[Stored items from a collection]
===============

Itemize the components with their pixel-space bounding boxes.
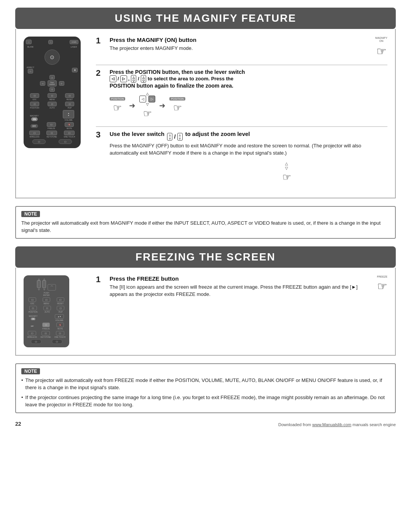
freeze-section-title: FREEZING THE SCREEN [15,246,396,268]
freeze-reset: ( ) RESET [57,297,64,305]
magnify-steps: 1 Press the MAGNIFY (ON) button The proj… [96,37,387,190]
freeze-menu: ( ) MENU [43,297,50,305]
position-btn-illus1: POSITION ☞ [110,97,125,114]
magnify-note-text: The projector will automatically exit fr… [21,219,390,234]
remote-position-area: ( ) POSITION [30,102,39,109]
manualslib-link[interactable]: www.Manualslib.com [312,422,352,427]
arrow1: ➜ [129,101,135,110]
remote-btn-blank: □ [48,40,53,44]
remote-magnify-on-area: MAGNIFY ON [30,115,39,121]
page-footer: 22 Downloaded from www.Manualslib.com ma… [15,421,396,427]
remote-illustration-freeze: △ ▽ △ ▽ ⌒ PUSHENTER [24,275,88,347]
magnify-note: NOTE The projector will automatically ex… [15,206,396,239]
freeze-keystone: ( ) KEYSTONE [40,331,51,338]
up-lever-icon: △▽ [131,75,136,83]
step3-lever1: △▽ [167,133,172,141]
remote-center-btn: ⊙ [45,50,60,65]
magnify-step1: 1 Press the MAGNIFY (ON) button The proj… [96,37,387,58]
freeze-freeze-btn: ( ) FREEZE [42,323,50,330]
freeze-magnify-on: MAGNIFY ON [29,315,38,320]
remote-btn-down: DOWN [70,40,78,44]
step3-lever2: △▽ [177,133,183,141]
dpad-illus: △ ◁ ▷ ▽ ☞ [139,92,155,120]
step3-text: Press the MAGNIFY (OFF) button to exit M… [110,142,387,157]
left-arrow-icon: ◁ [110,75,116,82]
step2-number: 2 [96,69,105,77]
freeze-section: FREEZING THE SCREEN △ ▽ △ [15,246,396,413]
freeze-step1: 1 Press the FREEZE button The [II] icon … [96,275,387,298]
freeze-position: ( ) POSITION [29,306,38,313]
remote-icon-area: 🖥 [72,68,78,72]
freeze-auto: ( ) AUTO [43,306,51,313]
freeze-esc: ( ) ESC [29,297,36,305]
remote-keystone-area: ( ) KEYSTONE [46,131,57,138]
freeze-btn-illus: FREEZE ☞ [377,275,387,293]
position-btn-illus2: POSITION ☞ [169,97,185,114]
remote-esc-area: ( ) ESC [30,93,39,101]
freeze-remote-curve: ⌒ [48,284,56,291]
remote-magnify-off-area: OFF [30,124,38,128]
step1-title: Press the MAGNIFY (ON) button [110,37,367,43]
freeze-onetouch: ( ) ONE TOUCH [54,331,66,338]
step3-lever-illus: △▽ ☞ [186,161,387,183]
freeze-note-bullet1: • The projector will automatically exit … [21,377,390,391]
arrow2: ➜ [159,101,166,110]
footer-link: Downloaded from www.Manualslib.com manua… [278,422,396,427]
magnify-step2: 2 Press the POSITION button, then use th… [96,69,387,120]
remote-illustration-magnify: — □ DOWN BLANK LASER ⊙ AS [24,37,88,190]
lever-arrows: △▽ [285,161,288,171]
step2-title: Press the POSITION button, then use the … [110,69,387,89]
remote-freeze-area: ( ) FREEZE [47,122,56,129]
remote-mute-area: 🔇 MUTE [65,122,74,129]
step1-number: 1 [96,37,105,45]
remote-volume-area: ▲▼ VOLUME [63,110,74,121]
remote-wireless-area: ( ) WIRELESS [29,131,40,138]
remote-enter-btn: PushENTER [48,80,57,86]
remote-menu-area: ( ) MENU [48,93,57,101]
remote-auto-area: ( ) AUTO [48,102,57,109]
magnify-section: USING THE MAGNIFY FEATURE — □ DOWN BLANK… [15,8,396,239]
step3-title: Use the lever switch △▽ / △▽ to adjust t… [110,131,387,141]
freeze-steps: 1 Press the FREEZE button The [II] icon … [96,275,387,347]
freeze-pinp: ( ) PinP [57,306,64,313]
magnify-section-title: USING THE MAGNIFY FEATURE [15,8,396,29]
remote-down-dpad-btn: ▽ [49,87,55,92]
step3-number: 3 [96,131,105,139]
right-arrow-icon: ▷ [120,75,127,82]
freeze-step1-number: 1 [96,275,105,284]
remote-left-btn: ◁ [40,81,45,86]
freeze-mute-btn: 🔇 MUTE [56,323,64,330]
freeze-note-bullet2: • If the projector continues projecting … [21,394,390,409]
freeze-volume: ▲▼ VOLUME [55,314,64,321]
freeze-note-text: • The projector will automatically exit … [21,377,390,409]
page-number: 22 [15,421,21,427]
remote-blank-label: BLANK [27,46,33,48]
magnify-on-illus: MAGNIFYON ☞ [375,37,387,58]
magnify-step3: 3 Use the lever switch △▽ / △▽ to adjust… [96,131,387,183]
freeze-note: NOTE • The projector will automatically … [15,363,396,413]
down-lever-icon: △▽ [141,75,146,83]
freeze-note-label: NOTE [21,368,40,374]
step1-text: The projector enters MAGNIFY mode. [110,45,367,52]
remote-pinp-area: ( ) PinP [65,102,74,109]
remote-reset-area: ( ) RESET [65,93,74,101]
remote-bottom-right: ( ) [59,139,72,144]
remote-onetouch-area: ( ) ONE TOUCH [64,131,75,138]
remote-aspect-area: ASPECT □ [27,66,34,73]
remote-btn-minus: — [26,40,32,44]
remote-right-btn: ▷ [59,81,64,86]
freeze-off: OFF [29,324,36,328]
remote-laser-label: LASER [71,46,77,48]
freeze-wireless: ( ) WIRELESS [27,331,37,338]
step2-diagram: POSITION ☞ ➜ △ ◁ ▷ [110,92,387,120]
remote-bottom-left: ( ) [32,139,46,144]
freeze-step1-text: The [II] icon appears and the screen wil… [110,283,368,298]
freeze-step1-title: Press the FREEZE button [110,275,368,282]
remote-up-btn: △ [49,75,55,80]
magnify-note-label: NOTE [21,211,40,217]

===============

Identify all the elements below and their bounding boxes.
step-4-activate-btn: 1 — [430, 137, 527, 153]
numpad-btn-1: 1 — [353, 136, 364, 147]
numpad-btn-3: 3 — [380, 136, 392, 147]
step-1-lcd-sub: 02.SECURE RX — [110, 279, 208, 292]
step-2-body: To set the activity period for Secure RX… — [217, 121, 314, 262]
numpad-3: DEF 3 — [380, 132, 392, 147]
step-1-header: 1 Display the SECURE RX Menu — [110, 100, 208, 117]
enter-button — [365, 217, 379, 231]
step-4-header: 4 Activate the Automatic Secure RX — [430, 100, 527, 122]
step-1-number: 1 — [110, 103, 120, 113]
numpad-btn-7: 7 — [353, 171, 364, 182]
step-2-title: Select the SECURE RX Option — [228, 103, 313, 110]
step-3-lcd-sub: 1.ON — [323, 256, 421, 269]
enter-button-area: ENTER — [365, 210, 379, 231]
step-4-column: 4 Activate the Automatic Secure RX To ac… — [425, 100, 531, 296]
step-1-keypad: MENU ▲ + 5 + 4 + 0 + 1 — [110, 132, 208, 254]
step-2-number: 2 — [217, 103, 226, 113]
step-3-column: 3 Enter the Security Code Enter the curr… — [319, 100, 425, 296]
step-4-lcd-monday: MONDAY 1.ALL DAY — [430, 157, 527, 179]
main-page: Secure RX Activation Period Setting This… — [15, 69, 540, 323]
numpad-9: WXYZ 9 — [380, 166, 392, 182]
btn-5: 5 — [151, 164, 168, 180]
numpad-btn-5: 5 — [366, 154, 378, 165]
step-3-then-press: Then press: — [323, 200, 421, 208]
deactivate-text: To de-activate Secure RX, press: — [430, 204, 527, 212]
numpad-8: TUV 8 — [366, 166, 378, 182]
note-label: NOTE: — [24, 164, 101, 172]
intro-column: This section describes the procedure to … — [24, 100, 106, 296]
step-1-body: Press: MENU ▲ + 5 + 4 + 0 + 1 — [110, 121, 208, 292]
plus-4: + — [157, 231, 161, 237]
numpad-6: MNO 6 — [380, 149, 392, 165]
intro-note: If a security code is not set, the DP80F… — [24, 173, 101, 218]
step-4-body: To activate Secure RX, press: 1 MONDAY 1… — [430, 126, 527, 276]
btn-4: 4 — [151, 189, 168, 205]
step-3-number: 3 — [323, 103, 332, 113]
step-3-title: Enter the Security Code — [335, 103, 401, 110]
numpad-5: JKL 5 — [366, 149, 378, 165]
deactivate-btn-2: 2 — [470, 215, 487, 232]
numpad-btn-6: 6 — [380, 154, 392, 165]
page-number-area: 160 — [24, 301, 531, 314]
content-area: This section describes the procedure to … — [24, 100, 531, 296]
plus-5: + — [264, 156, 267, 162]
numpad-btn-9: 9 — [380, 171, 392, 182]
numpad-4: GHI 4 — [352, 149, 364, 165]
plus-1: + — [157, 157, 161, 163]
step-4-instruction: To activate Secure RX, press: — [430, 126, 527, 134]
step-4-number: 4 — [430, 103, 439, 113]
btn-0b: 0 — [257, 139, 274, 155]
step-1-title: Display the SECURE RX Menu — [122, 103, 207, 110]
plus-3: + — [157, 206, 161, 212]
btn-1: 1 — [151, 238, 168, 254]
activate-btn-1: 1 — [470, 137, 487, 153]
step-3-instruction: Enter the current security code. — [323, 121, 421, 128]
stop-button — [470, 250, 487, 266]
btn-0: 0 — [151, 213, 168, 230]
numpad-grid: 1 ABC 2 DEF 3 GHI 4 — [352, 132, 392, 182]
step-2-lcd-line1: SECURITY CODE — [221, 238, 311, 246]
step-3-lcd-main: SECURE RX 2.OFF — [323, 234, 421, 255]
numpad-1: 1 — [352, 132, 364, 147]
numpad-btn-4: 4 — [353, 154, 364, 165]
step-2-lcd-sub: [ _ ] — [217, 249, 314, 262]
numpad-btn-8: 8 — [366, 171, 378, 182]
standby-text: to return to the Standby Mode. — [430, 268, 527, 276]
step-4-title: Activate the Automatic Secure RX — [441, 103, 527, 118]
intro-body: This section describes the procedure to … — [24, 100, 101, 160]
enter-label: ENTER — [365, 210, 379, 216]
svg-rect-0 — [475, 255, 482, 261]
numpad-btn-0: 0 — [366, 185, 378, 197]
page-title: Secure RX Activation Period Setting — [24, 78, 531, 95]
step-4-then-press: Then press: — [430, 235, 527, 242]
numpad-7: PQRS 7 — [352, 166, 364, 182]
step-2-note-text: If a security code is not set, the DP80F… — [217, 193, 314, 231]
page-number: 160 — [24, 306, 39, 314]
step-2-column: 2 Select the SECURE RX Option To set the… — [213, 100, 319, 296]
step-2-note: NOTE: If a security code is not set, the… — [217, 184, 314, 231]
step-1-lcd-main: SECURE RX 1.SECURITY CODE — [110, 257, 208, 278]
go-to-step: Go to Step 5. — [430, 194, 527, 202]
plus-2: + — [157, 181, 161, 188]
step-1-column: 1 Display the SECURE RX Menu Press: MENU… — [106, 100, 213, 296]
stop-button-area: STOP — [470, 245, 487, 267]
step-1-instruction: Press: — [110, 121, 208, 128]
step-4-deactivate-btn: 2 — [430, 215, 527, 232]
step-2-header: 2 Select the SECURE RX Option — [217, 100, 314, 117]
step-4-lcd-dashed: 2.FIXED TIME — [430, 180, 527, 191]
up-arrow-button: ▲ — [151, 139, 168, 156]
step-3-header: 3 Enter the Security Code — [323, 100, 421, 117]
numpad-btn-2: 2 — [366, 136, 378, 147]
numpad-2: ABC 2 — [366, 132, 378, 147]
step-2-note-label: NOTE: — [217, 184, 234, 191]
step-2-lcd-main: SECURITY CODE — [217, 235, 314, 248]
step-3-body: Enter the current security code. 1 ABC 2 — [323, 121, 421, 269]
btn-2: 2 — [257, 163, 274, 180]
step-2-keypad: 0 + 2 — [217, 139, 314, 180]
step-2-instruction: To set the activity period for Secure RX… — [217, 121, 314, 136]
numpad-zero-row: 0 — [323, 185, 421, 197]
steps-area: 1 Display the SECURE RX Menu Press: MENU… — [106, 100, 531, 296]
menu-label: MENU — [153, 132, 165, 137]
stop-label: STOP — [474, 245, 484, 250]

===============

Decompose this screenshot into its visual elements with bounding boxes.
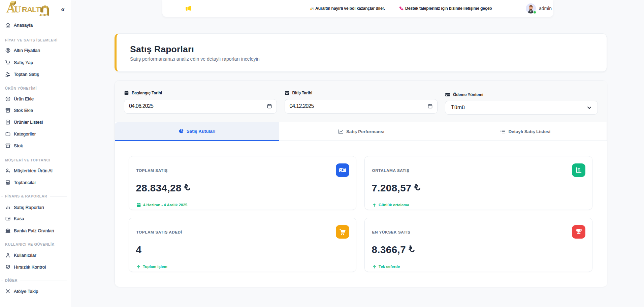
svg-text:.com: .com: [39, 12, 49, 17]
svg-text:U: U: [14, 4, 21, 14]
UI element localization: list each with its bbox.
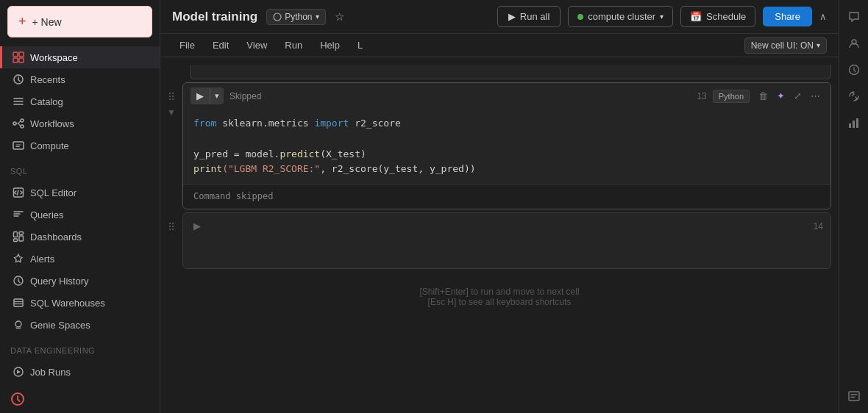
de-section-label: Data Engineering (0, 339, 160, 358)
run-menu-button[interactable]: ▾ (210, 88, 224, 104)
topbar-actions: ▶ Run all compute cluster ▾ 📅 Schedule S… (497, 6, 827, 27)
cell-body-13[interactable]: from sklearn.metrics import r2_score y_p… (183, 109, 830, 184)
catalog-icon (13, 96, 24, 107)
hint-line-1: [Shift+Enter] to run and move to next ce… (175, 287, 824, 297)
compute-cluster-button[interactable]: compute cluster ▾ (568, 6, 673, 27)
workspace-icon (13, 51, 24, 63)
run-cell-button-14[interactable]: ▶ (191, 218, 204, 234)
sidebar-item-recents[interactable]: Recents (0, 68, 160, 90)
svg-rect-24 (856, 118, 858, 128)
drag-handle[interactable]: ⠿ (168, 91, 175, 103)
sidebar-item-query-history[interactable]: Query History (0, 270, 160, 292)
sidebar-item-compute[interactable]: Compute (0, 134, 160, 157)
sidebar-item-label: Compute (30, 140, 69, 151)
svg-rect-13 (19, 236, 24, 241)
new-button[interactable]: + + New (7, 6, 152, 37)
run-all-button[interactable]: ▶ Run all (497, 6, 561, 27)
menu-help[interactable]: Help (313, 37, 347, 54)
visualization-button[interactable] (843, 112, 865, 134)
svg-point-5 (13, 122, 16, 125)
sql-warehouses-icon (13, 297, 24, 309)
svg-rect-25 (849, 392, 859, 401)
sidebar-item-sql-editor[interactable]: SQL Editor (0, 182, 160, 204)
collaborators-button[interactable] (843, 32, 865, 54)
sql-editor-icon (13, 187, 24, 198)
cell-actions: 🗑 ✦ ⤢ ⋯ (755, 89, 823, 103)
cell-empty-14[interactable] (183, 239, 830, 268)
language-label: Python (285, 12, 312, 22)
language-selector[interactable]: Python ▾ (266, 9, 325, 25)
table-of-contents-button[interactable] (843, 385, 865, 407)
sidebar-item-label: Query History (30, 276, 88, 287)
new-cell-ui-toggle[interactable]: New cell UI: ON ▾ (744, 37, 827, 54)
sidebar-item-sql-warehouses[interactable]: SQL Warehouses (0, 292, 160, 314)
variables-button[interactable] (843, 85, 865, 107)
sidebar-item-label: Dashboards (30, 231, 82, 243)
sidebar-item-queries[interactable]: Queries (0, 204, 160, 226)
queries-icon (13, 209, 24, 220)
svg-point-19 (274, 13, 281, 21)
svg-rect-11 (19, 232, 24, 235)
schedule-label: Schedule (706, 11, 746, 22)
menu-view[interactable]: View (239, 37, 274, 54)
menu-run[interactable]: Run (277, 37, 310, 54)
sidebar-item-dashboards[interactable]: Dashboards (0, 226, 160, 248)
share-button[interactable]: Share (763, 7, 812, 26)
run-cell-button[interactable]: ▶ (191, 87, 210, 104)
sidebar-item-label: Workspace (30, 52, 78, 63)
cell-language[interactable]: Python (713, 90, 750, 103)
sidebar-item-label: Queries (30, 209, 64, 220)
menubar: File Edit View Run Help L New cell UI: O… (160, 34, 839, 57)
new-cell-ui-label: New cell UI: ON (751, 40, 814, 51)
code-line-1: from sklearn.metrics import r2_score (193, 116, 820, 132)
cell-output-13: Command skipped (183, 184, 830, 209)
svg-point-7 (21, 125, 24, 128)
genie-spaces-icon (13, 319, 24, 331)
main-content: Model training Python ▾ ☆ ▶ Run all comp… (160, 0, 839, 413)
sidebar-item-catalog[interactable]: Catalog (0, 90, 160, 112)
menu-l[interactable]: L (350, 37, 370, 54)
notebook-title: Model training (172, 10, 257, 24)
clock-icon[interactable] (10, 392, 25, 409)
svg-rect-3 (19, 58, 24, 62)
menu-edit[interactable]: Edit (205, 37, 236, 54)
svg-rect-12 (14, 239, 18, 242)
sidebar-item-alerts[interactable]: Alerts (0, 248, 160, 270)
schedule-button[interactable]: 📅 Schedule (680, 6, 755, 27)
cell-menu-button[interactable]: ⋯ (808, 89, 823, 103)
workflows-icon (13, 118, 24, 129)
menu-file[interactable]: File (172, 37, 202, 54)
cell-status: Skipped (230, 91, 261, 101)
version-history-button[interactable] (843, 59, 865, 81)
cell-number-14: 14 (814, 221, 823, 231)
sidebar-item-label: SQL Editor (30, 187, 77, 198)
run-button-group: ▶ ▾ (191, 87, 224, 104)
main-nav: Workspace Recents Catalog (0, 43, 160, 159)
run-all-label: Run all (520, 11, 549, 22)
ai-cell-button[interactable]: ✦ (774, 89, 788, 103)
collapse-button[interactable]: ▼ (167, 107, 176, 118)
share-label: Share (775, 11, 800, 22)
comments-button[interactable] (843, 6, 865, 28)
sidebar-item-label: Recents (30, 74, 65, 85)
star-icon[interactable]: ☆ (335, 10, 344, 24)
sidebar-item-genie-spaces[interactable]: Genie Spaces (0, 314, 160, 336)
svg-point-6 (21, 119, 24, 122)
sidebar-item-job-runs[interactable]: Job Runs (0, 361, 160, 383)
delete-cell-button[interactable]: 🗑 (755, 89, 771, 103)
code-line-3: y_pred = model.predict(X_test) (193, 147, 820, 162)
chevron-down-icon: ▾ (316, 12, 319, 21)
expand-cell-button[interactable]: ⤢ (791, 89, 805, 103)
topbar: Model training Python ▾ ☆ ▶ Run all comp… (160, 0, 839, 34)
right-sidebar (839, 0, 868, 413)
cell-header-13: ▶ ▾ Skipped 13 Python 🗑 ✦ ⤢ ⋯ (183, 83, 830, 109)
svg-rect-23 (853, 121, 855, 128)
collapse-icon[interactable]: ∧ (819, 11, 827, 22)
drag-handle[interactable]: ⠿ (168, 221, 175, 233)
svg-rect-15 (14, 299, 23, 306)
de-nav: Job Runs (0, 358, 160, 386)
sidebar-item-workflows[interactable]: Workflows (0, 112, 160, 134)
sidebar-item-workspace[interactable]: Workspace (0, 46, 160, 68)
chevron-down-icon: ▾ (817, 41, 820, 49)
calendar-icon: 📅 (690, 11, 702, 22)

===============

**Task statement:** Among the entries, count the lines that hold "their". Reply with the count only.

**Answer box:** 2